Monday, November 5, 2012

Movie Review: Flight

Addiction is a condition that affects many families. Even though the pain that the addict's loved ones suffer cannot be taken lightly, the inner torture the addict themselves endure is a burden that sometimes goes untold.

Flight is the story of William "Whip" Whitaker (Denzel Washington), a functioning alcoholic pilot. After landing a doomed plane, the crash investigation threatens to reveal Whip's alcoholism so he must choose to voluntarily confront his addiction or be forced to by the federal investigation.

Flight puts you inside the psyche of an addict, revealing the helplessness and inner conflict of addiction. It didn't ask for your sympathy, but rather gave you a look at the human struggling with an addiction.

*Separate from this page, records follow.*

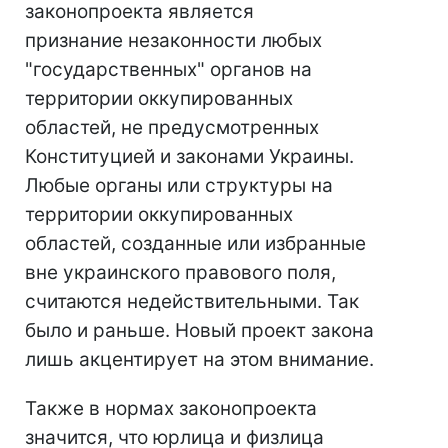
законопроекта является
признание незаконности любых
"государственных" органов на
территории оккупированных
областей, не предусмотренных
Конституцией и законами Украины.
Любые органы или структуры на
территории оккупированных
областей, созданные или избранные
вне украинского правового поля,
считаются недействительными. Так
было и раньше. Новый проект закона
лишь акцентирует на этом внимание.
Также в нормах законопроекта
значится, что юрлица и физлица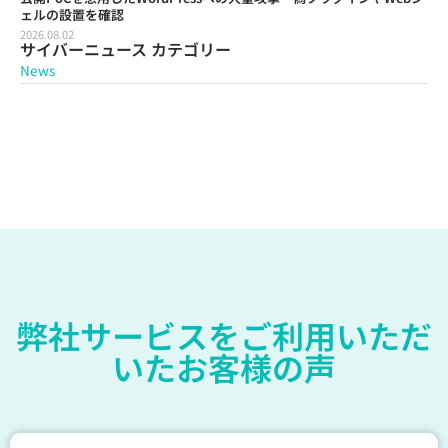
ェルの設置を確認
2026.08.02
サイバーニュース カテゴリー
News
弊社サービスをご利用いただ
いたお客様の声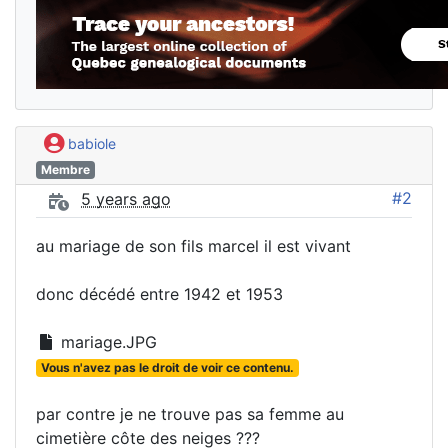
babiole
Membre
#2
5 years ago
au mariage de son fils marcel il est vivant
donc décédé entre 1942 et 1953
mariage.JPG
Vous n'avez pas le droit de voir ce contenu.
par contre je ne trouve pas sa femme au
cimetière côte des neiges ???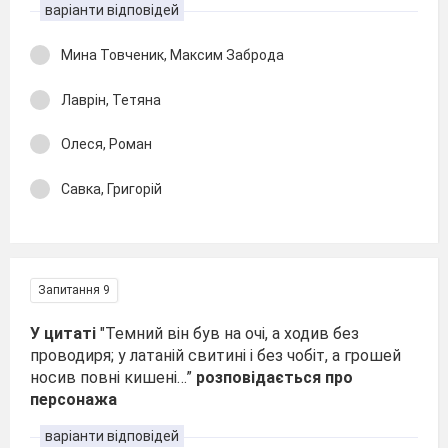
варіанти відповідей
Мина Товченик, Максим Заброда
Лаврін, Тетяна
Олеся, Роман
Савка, Григорій
Запитання 9
У цитаті
"Темний вiн був на очi, а ходив без
проводиря; у латанiй свитинi i без чобiт, а грошей
носив повнi кишенi…”
розповідається про
персонажа
варіанти відповідей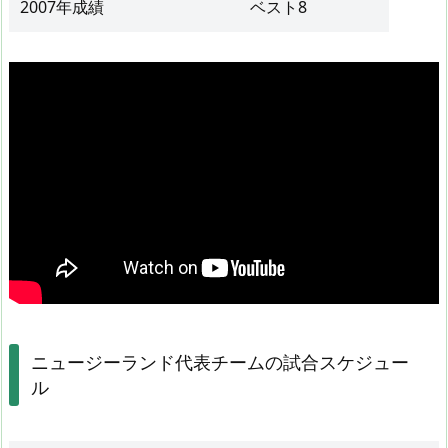
2007年成績
ベスト8
ニュージーランド代表チームの試合スケジュー
ル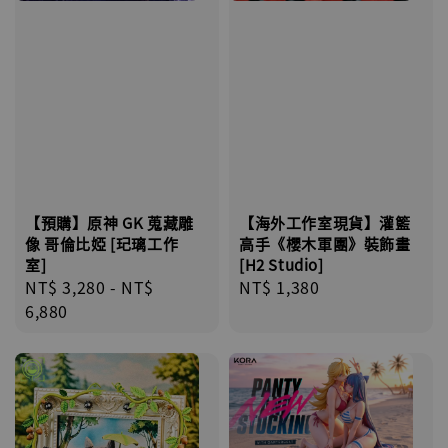
【海外工作室現貨】灌籃
【預購】原神 GK 蒐藏雕
高手《櫻木軍團》裝飾畫
像 哥倫比婭 [玘璃工作
[H2 Studio]
室]
Regular
NT$ 1,380
Regular
NT$ 3,280
-
NT$
price
price
6,880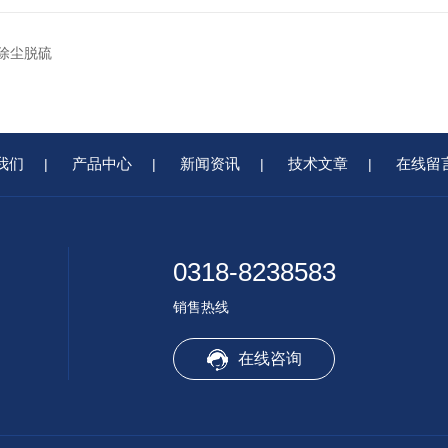
法除尘脱硫
我们
产品中心
新闻资讯
技术文章
在线留
|
|
|
|
0318-8238583
销售热线
在线咨询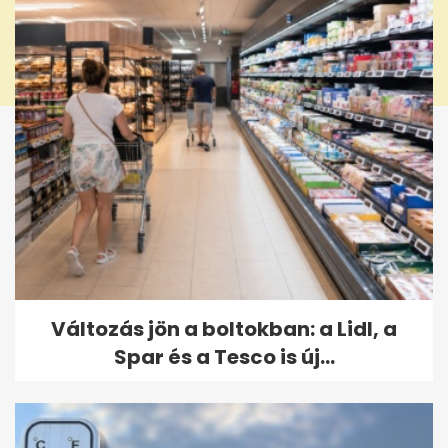
Változás jön a boltokban: a Lidl, a
Spar és a Tesco is új...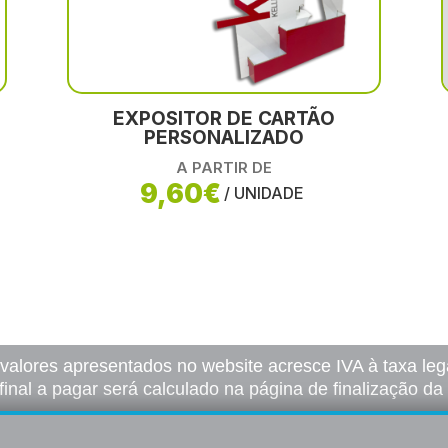
EXPOSITOR DE CARTÃO
PERSONALIZADO
A PARTIR DE
9,60€
/ UNIDADE
 valores apresentados no website acresce IVA à taxa lega
final a pagar será calculado na página de finalização d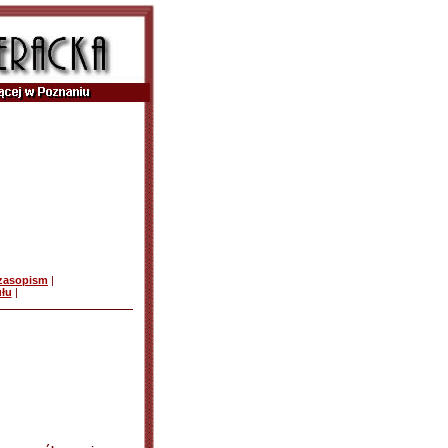
czasopism
|
ułu
|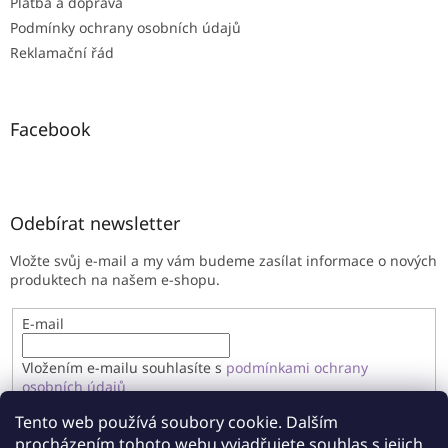
Platba a doprava
Podmínky ochrany osobních údajů
Reklamační řád
Facebook
Odebírat newsletter
Vložte svůj e-mail a my vám budeme zasílat informace o nových
produktech na našem e-shopu.
E-mail
Vložením e-mailu souhlasíte s
podmínkami ochrany
osobních údajů
Tento web používá soubory cookie. Dalším
PŘIHLÁSIT SE
procházením tohoto webu vyjadřujete souhlas s jejich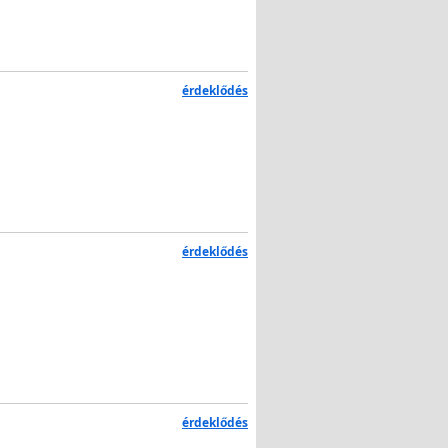
érdeklődés
érdeklődés
érdeklődés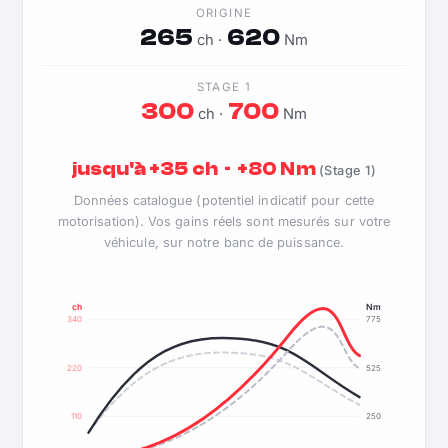
ORIGINE
265
620
ch ·
Nm
STAGE 1
300
700
ch ·
Nm
jusqu'à +35 ch · +80 Nm
(Stage 1)
Données catalogue (potentiel indicatif pour cette
motorisation). Vos gains réels sont mesurés sur votre
véhicule, sur notre banc de puissance.
ch
Nm
340
775
220
525
110
250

As an addict, Whip lied about his addiction to everyone around him: His now ex-wife, son, job, and his new love interest, Nicole (Kelly Reilly). But Whip's blood cannot lie because his toxicology report after the crash is positive for alcohol and cocaine. In the days after the crash, Whip intermittently quit numerous times but relapsed whenever he was threatened or needed comfort. The decision to relapse was never easy. Whip knew the cycle he was starting again but once he was back in it he embraced it. The film's humanization of addiction was painfully real.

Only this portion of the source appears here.